Despite price tags beyond the reach of many in the impoverished nation, the United States auto giant said more than 1,500 customers had already visited the showroom since its "soft launch" two months ago.
Myanmar's population of 60 million and growing demand for cars "excites us", said Ford regional manager David Westerman on Friday.
"That's what is going to create that growth in the coming years and decades ahead," he told reporters.
Foreign investors are eagerly eyeing the resource-rich country following dramatic political and economic reforms since military rule ended in 2011.
Huge import taxes and international sanctions aimed at the previous regime had meant vehicles were too expensive for most people, but recent changes have seen a sharp increase in demand for four wheels.

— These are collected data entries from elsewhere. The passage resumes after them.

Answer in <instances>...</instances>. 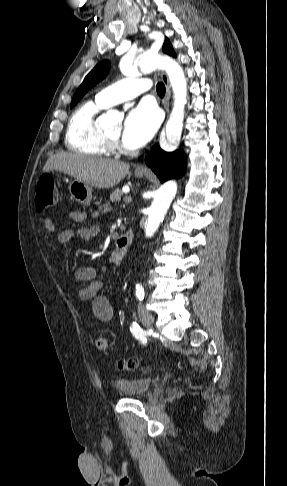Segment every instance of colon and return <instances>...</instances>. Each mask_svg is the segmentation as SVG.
<instances>
[{"label": "colon", "instance_id": "colon-1", "mask_svg": "<svg viewBox=\"0 0 287 486\" xmlns=\"http://www.w3.org/2000/svg\"><path fill=\"white\" fill-rule=\"evenodd\" d=\"M58 198V189L50 175L41 176L35 185V207L39 212H45L55 205ZM95 346L98 350L105 351L108 348V340L103 333L95 336ZM120 370H133L137 368L138 361L134 358L120 360L117 363Z\"/></svg>", "mask_w": 287, "mask_h": 486}]
</instances>
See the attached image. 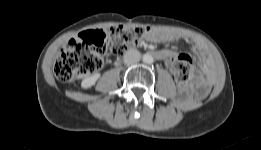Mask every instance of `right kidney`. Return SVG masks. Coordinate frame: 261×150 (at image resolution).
<instances>
[{
    "instance_id": "ca27d5eb",
    "label": "right kidney",
    "mask_w": 261,
    "mask_h": 150,
    "mask_svg": "<svg viewBox=\"0 0 261 150\" xmlns=\"http://www.w3.org/2000/svg\"><path fill=\"white\" fill-rule=\"evenodd\" d=\"M99 77H100L99 73H96V74H93L92 76L86 77L81 82V87L84 88V89H88V88L92 87L96 83V81L99 79Z\"/></svg>"
}]
</instances>
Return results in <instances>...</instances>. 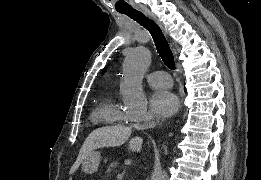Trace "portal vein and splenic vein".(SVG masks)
Here are the masks:
<instances>
[{
  "label": "portal vein and splenic vein",
  "instance_id": "portal-vein-and-splenic-vein-1",
  "mask_svg": "<svg viewBox=\"0 0 261 180\" xmlns=\"http://www.w3.org/2000/svg\"><path fill=\"white\" fill-rule=\"evenodd\" d=\"M116 176H117L118 180H122V177L124 176V173L123 172H117Z\"/></svg>",
  "mask_w": 261,
  "mask_h": 180
}]
</instances>
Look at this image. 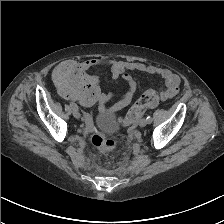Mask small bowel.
<instances>
[{
  "instance_id": "1",
  "label": "small bowel",
  "mask_w": 224,
  "mask_h": 224,
  "mask_svg": "<svg viewBox=\"0 0 224 224\" xmlns=\"http://www.w3.org/2000/svg\"><path fill=\"white\" fill-rule=\"evenodd\" d=\"M84 69L104 67L111 70L113 78L122 77L127 85V90L120 97L117 103L118 108H124L132 101L137 84L135 79L129 74V71H137L159 76L165 84V87L159 92L161 100H168L175 97L179 90L180 78L177 74L166 68L145 65L134 61H117L106 58H92L82 63Z\"/></svg>"
}]
</instances>
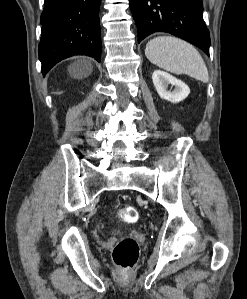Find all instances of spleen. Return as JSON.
Returning <instances> with one entry per match:
<instances>
[{
    "label": "spleen",
    "mask_w": 247,
    "mask_h": 299,
    "mask_svg": "<svg viewBox=\"0 0 247 299\" xmlns=\"http://www.w3.org/2000/svg\"><path fill=\"white\" fill-rule=\"evenodd\" d=\"M147 59L154 65L174 74H187L207 83L209 74L206 64L190 43L171 36L150 40L145 48Z\"/></svg>",
    "instance_id": "spleen-1"
}]
</instances>
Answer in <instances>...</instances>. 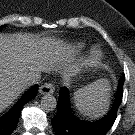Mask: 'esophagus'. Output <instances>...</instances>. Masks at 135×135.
I'll return each mask as SVG.
<instances>
[{
    "label": "esophagus",
    "instance_id": "obj_1",
    "mask_svg": "<svg viewBox=\"0 0 135 135\" xmlns=\"http://www.w3.org/2000/svg\"><path fill=\"white\" fill-rule=\"evenodd\" d=\"M55 91V87L52 83H45L39 88V93L45 94H52Z\"/></svg>",
    "mask_w": 135,
    "mask_h": 135
}]
</instances>
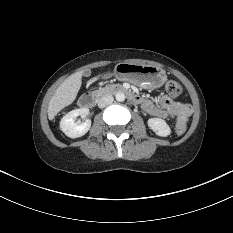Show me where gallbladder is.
Wrapping results in <instances>:
<instances>
[{
    "label": "gallbladder",
    "instance_id": "gallbladder-1",
    "mask_svg": "<svg viewBox=\"0 0 233 233\" xmlns=\"http://www.w3.org/2000/svg\"><path fill=\"white\" fill-rule=\"evenodd\" d=\"M83 75H84L85 77H88V76L91 75V71H90L89 69H87V70H85V71L83 72Z\"/></svg>",
    "mask_w": 233,
    "mask_h": 233
}]
</instances>
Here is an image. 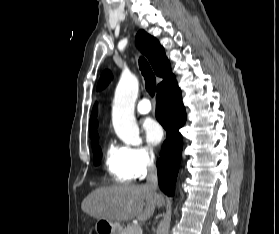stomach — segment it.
Returning a JSON list of instances; mask_svg holds the SVG:
<instances>
[{"label":"stomach","mask_w":279,"mask_h":234,"mask_svg":"<svg viewBox=\"0 0 279 234\" xmlns=\"http://www.w3.org/2000/svg\"><path fill=\"white\" fill-rule=\"evenodd\" d=\"M95 230L98 234H121L123 228L117 222H109L99 219L95 224Z\"/></svg>","instance_id":"stomach-1"}]
</instances>
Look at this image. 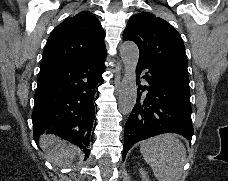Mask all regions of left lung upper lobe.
I'll return each instance as SVG.
<instances>
[{"label":"left lung upper lobe","mask_w":228,"mask_h":181,"mask_svg":"<svg viewBox=\"0 0 228 181\" xmlns=\"http://www.w3.org/2000/svg\"><path fill=\"white\" fill-rule=\"evenodd\" d=\"M123 38L137 44L141 59L163 62L188 72L187 56L180 34L154 14L141 12L133 15Z\"/></svg>","instance_id":"left-lung-upper-lobe-1"}]
</instances>
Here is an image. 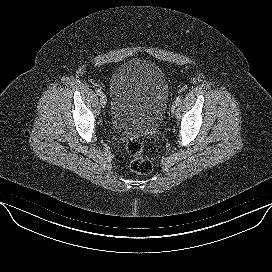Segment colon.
<instances>
[{
  "mask_svg": "<svg viewBox=\"0 0 272 272\" xmlns=\"http://www.w3.org/2000/svg\"><path fill=\"white\" fill-rule=\"evenodd\" d=\"M126 150L131 157L130 169L139 175L149 174L153 169L152 162L143 155L144 144L139 139H131L127 142Z\"/></svg>",
  "mask_w": 272,
  "mask_h": 272,
  "instance_id": "colon-1",
  "label": "colon"
}]
</instances>
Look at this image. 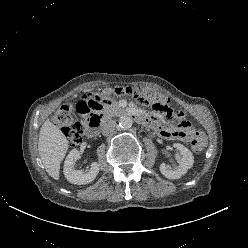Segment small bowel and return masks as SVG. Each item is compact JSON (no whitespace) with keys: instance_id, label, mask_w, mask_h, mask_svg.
<instances>
[{"instance_id":"small-bowel-1","label":"small bowel","mask_w":248,"mask_h":248,"mask_svg":"<svg viewBox=\"0 0 248 248\" xmlns=\"http://www.w3.org/2000/svg\"><path fill=\"white\" fill-rule=\"evenodd\" d=\"M150 120L151 126L164 139L176 141H189L197 137L205 139V135L194 130L190 122L185 119L180 120L176 126L162 125L155 118H150Z\"/></svg>"}]
</instances>
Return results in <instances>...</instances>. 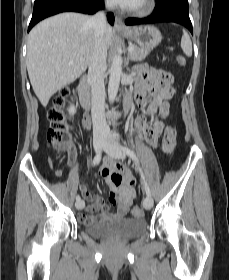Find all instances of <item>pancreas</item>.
<instances>
[{
  "mask_svg": "<svg viewBox=\"0 0 229 280\" xmlns=\"http://www.w3.org/2000/svg\"><path fill=\"white\" fill-rule=\"evenodd\" d=\"M134 51L129 53L130 59L133 61H142L150 53L151 49L139 48L136 45H132Z\"/></svg>",
  "mask_w": 229,
  "mask_h": 280,
  "instance_id": "obj_1",
  "label": "pancreas"
}]
</instances>
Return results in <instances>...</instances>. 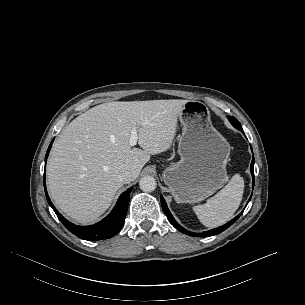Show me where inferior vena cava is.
I'll return each mask as SVG.
<instances>
[{
  "label": "inferior vena cava",
  "mask_w": 305,
  "mask_h": 305,
  "mask_svg": "<svg viewBox=\"0 0 305 305\" xmlns=\"http://www.w3.org/2000/svg\"><path fill=\"white\" fill-rule=\"evenodd\" d=\"M118 178L123 184L130 183L133 180V172L130 170H122Z\"/></svg>",
  "instance_id": "1"
}]
</instances>
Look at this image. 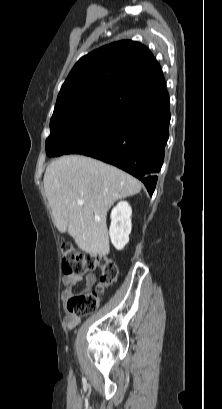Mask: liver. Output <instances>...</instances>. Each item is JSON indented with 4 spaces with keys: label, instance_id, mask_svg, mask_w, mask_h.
Segmentation results:
<instances>
[{
    "label": "liver",
    "instance_id": "1",
    "mask_svg": "<svg viewBox=\"0 0 222 409\" xmlns=\"http://www.w3.org/2000/svg\"><path fill=\"white\" fill-rule=\"evenodd\" d=\"M44 189L55 226L67 232L82 251L99 256L110 252L106 216L118 199L141 191L126 172L82 155L54 160L44 174ZM83 200L79 205L77 201Z\"/></svg>",
    "mask_w": 222,
    "mask_h": 409
}]
</instances>
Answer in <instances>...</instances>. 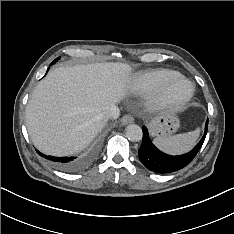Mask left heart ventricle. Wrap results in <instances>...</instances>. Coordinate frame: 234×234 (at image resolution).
Returning <instances> with one entry per match:
<instances>
[{
	"label": "left heart ventricle",
	"instance_id": "obj_1",
	"mask_svg": "<svg viewBox=\"0 0 234 234\" xmlns=\"http://www.w3.org/2000/svg\"><path fill=\"white\" fill-rule=\"evenodd\" d=\"M188 90V85L185 83H180L174 88V93L182 94Z\"/></svg>",
	"mask_w": 234,
	"mask_h": 234
}]
</instances>
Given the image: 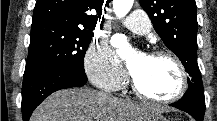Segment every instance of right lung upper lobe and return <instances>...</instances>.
Instances as JSON below:
<instances>
[{
    "label": "right lung upper lobe",
    "mask_w": 217,
    "mask_h": 121,
    "mask_svg": "<svg viewBox=\"0 0 217 121\" xmlns=\"http://www.w3.org/2000/svg\"><path fill=\"white\" fill-rule=\"evenodd\" d=\"M102 3V0H37L32 25L55 22L94 29Z\"/></svg>",
    "instance_id": "obj_1"
}]
</instances>
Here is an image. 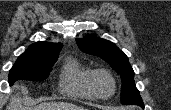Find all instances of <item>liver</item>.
Instances as JSON below:
<instances>
[{
    "mask_svg": "<svg viewBox=\"0 0 171 110\" xmlns=\"http://www.w3.org/2000/svg\"><path fill=\"white\" fill-rule=\"evenodd\" d=\"M7 110H84V108L65 102L41 103L34 107H25L22 106L20 97L15 96L7 106Z\"/></svg>",
    "mask_w": 171,
    "mask_h": 110,
    "instance_id": "liver-1",
    "label": "liver"
}]
</instances>
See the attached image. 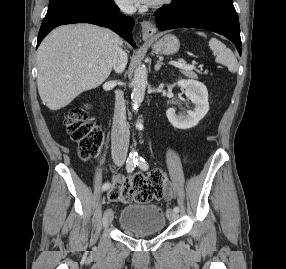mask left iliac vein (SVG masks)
<instances>
[{"instance_id": "left-iliac-vein-1", "label": "left iliac vein", "mask_w": 286, "mask_h": 269, "mask_svg": "<svg viewBox=\"0 0 286 269\" xmlns=\"http://www.w3.org/2000/svg\"><path fill=\"white\" fill-rule=\"evenodd\" d=\"M177 217H178L177 212H175L173 209L167 210V218L169 221H175Z\"/></svg>"}]
</instances>
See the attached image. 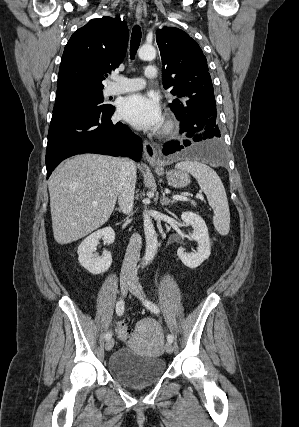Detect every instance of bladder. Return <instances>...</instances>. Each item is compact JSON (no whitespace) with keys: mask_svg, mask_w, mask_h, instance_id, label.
<instances>
[{"mask_svg":"<svg viewBox=\"0 0 299 427\" xmlns=\"http://www.w3.org/2000/svg\"><path fill=\"white\" fill-rule=\"evenodd\" d=\"M166 372L160 356L139 355L128 347H121L110 357L109 375L119 384L139 388L158 382Z\"/></svg>","mask_w":299,"mask_h":427,"instance_id":"1","label":"bladder"}]
</instances>
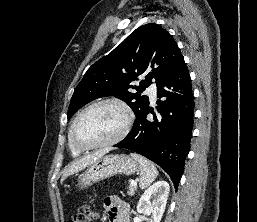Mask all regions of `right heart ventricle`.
<instances>
[{"instance_id":"obj_1","label":"right heart ventricle","mask_w":257,"mask_h":222,"mask_svg":"<svg viewBox=\"0 0 257 222\" xmlns=\"http://www.w3.org/2000/svg\"><path fill=\"white\" fill-rule=\"evenodd\" d=\"M69 132H70V130H69ZM68 146H69V149H70L72 155H74V156H78V155H80L83 152V151L78 150L77 148H75L73 146V144L71 143V140H70L69 133H68Z\"/></svg>"}]
</instances>
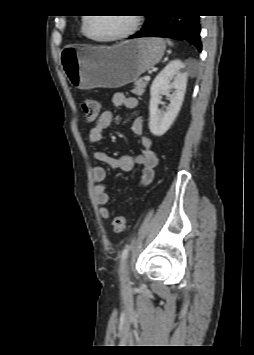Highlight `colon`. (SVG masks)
I'll return each mask as SVG.
<instances>
[{
	"label": "colon",
	"mask_w": 254,
	"mask_h": 355,
	"mask_svg": "<svg viewBox=\"0 0 254 355\" xmlns=\"http://www.w3.org/2000/svg\"><path fill=\"white\" fill-rule=\"evenodd\" d=\"M81 108L87 121H95L100 113V104L92 98H84L81 101ZM116 233L124 232L127 228V219L123 215H116L112 221Z\"/></svg>",
	"instance_id": "colon-1"
}]
</instances>
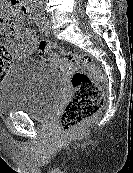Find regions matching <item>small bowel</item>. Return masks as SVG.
Listing matches in <instances>:
<instances>
[{"label": "small bowel", "mask_w": 133, "mask_h": 173, "mask_svg": "<svg viewBox=\"0 0 133 173\" xmlns=\"http://www.w3.org/2000/svg\"><path fill=\"white\" fill-rule=\"evenodd\" d=\"M11 4H13L11 0ZM24 15V14H23ZM12 20L15 24V29L12 32V38L5 49L8 51L10 56L14 57H30L34 55L37 47V39L32 30H26L24 33H20L19 29L22 23L19 15H13Z\"/></svg>", "instance_id": "1"}]
</instances>
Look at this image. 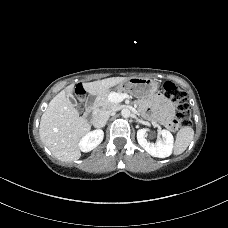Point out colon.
Returning a JSON list of instances; mask_svg holds the SVG:
<instances>
[{
	"instance_id": "colon-1",
	"label": "colon",
	"mask_w": 228,
	"mask_h": 228,
	"mask_svg": "<svg viewBox=\"0 0 228 228\" xmlns=\"http://www.w3.org/2000/svg\"><path fill=\"white\" fill-rule=\"evenodd\" d=\"M162 89L163 95L177 105V116L169 121V128L175 130L179 127L190 126L191 112L186 93L170 81L165 82ZM78 94H84V90L81 87L78 88Z\"/></svg>"
}]
</instances>
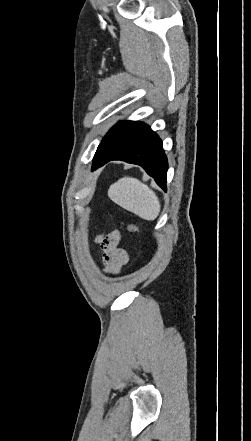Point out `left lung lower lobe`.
Listing matches in <instances>:
<instances>
[{
    "label": "left lung lower lobe",
    "instance_id": "obj_1",
    "mask_svg": "<svg viewBox=\"0 0 251 441\" xmlns=\"http://www.w3.org/2000/svg\"><path fill=\"white\" fill-rule=\"evenodd\" d=\"M111 160L140 165L166 191L167 158L161 139L148 125L135 121L115 125L98 146L92 170Z\"/></svg>",
    "mask_w": 251,
    "mask_h": 441
}]
</instances>
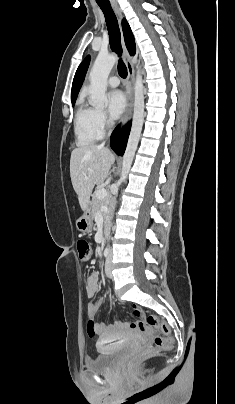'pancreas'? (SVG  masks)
<instances>
[{"label":"pancreas","mask_w":235,"mask_h":404,"mask_svg":"<svg viewBox=\"0 0 235 404\" xmlns=\"http://www.w3.org/2000/svg\"><path fill=\"white\" fill-rule=\"evenodd\" d=\"M102 213L104 219L108 218L109 215V200L108 198L105 199H98L96 193L93 195L92 203H91V214L94 217L98 212Z\"/></svg>","instance_id":"1"}]
</instances>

Many cars on the roads in Myanmar are second-hand imported Japanese vehicles.
New imported cars remain expensive, with the US-made Ford Explorer starting from US$105,000 (S$130,955).
The Thai-made Ford Single Cab Ranger, which is classified for commercial use and therefore not subject to the same level of import taxes, has a price tag of US$22,000 and upwards.
Foreign auto makers are also looking to set up manufacturing facilities in the country.
Japan's Nissan Motor recently unveiled plans to launch production in Myanmar with its Malaysian partner Tan Chong Motors, following in the footsteps of Suzuki.